▸ REQUIRED ACTION: Retype, exactly as written, every line from the one containing "Floor Plans" through the last line of the records below, both included; skip the pictures.

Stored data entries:
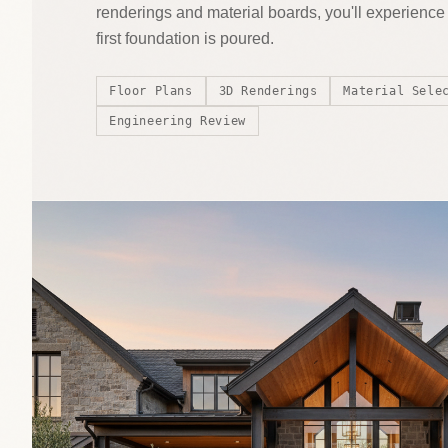
renderings and material boards, you'll experienc
first foundation is poured.
Floor Plans
3D Renderings
Material Sele
Engineering Review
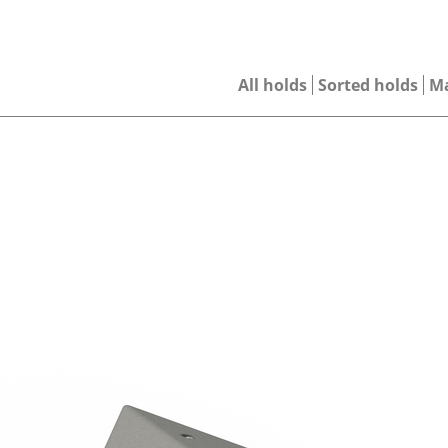
All holds
Sorted holds
M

▸ SOLUTION TO THIS TASK:
Floor Plans
3D Renderings
Material Sele
Engineering Review
All holds
Sorted holds
M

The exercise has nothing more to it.